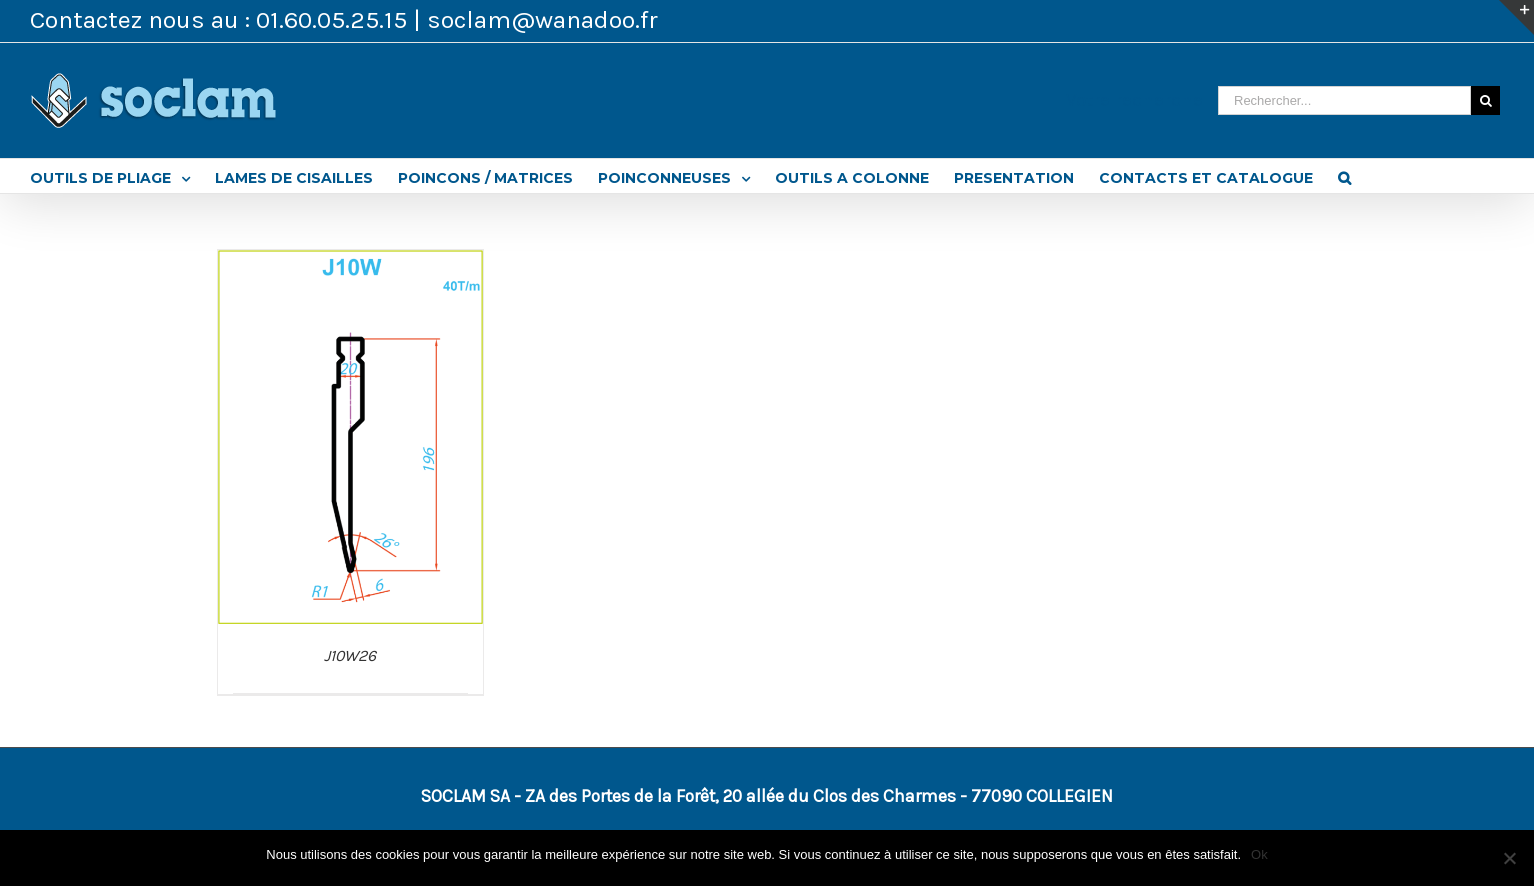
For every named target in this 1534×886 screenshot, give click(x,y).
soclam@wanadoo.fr (542, 19)
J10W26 (350, 655)
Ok (1259, 854)
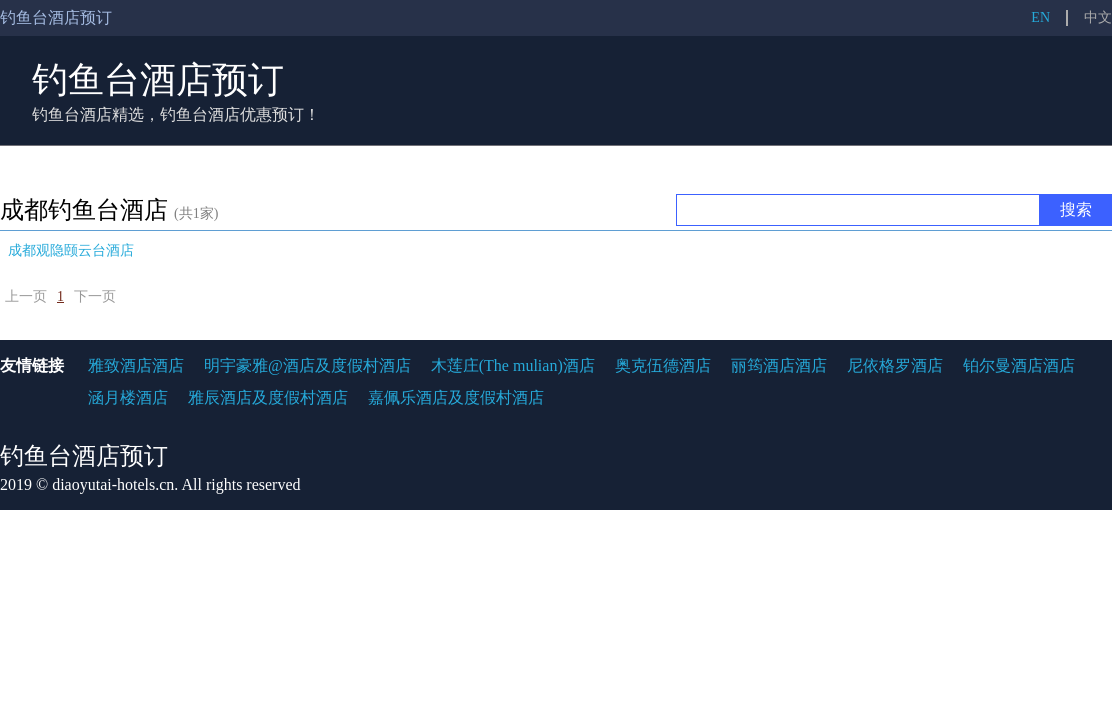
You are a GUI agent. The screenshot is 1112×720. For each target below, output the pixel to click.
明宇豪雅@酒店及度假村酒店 (307, 365)
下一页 (95, 296)
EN (1040, 17)
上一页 (26, 296)
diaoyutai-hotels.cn (113, 484)
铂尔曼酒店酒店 (1019, 365)
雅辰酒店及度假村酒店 (268, 397)
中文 (1098, 17)
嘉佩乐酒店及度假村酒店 (456, 397)
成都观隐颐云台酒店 (71, 250)
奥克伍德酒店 (663, 365)
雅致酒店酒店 (136, 365)
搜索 (1076, 209)
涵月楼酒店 (128, 397)
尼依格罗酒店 (895, 365)
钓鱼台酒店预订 (158, 80)
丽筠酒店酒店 (779, 365)
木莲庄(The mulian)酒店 (513, 365)
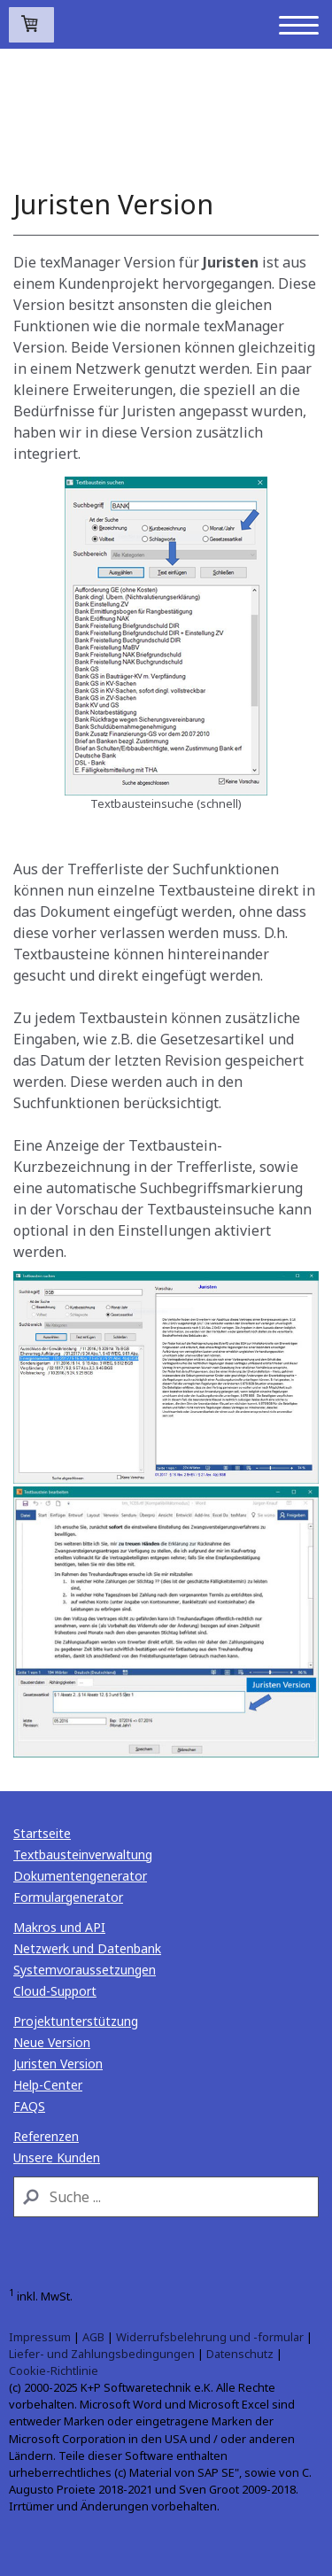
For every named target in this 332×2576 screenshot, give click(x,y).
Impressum (40, 2337)
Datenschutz (240, 2354)
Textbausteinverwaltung (82, 1854)
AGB (93, 2337)
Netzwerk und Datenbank (87, 1948)
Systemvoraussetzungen (84, 1969)
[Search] (166, 2196)
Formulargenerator (68, 1897)
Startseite (42, 1833)
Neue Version (51, 2042)
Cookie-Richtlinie (53, 2370)
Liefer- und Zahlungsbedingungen (102, 2354)
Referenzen (46, 2136)
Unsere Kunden (56, 2157)
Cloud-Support (55, 1990)
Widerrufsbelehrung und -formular (210, 2337)
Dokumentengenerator (80, 1875)
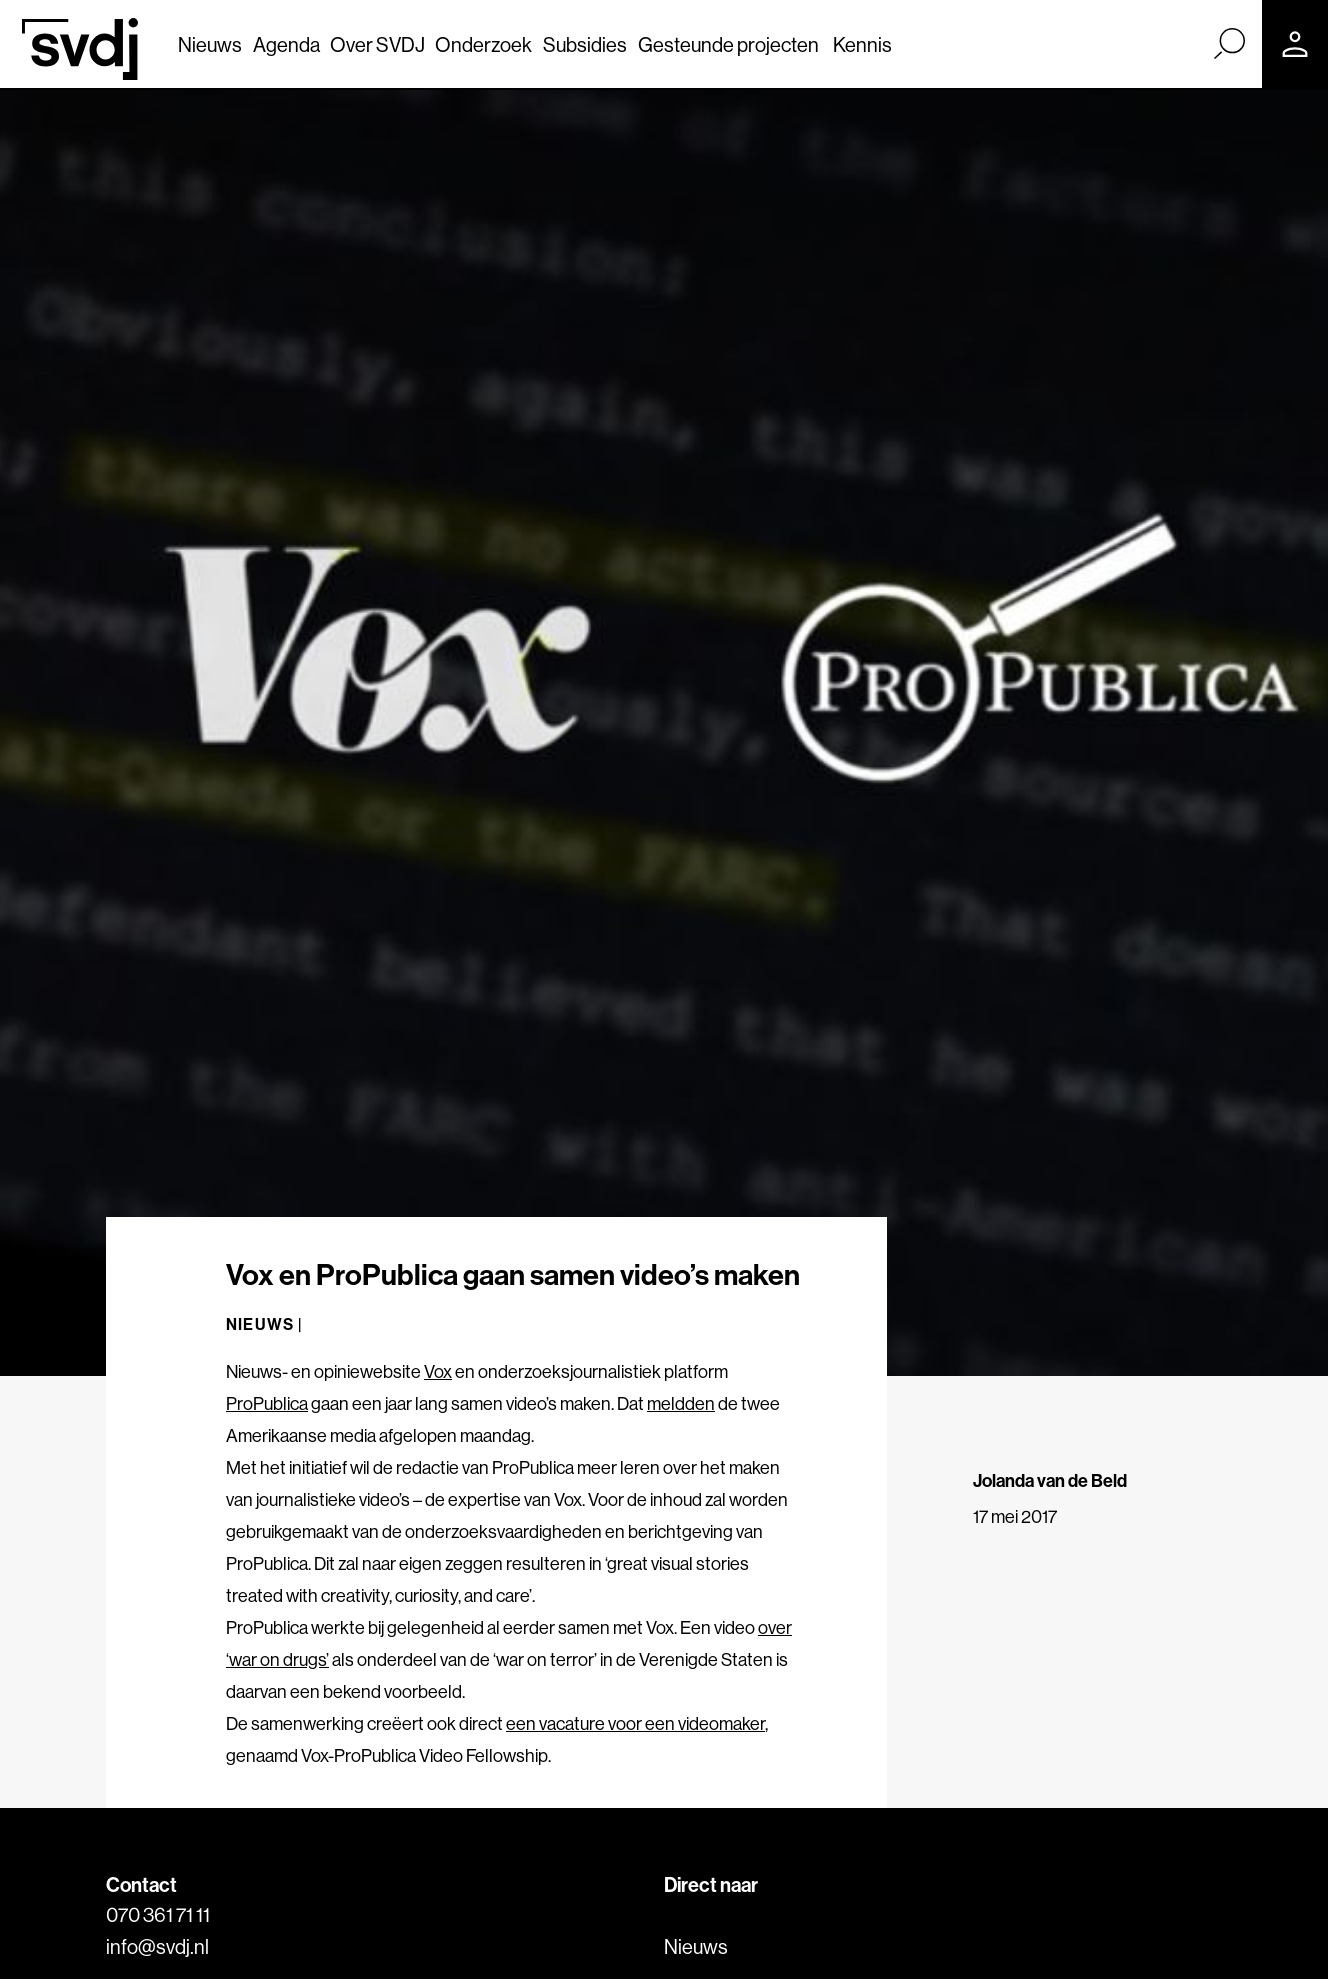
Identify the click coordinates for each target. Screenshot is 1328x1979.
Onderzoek (483, 44)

****

Each record must be returned exactly as it stands, and the images omitted.

## Exercise solution
For every named target in this 1534×886 screenshot, give click(x,y).
soclam@wanadoo.fr (542, 19)
J10W26 (350, 655)
Ok (1259, 854)
You are a GUI agent. The screenshot is 1112×720. For each target below, output the pixel to click.
明宇豪雅@酒店及度假村酒店 (307, 365)
下一页 (95, 296)
EN (1040, 17)
上一页 (26, 296)
diaoyutai-hotels.cn (113, 484)
铂尔曼酒店酒店 (1019, 365)
雅辰酒店及度假村酒店 (268, 397)
中文 (1098, 17)
嘉佩乐酒店及度假村酒店 (456, 397)
成都观隐颐云台酒店 (71, 250)
奥克伍德酒店 (663, 365)
雅致酒店酒店 (136, 365)
搜索 (1076, 209)
涵月楼酒店 (128, 397)
尼依格罗酒店 (895, 365)
钓鱼台酒店预订 (158, 80)
丽筠酒店酒店 (779, 365)
木莲庄(The mulian)酒店 (513, 365)
For every named target in this 332×2576 screenshot, give click(x,y).
Impressum (40, 2337)
Datenschutz (240, 2354)
Textbausteinverwaltung (82, 1854)
AGB (93, 2337)
Netzwerk und Datenbank (87, 1948)
Systemvoraussetzungen (84, 1969)
[Search] (166, 2196)
Formulargenerator (68, 1897)
Startseite (42, 1833)
Neue Version (51, 2042)
Cookie-Richtlinie (53, 2370)
Liefer- und Zahlungsbedingungen (102, 2354)
Referenzen (46, 2136)
Unsere Kunden (56, 2157)
Cloud-Support (55, 1990)
Widerrufsbelehrung und -formular (210, 2337)
Dokumentengenerator (80, 1875)
Identify the click coordinates for each target. Screenshot is 1328x1979.
Onderzoek (483, 44)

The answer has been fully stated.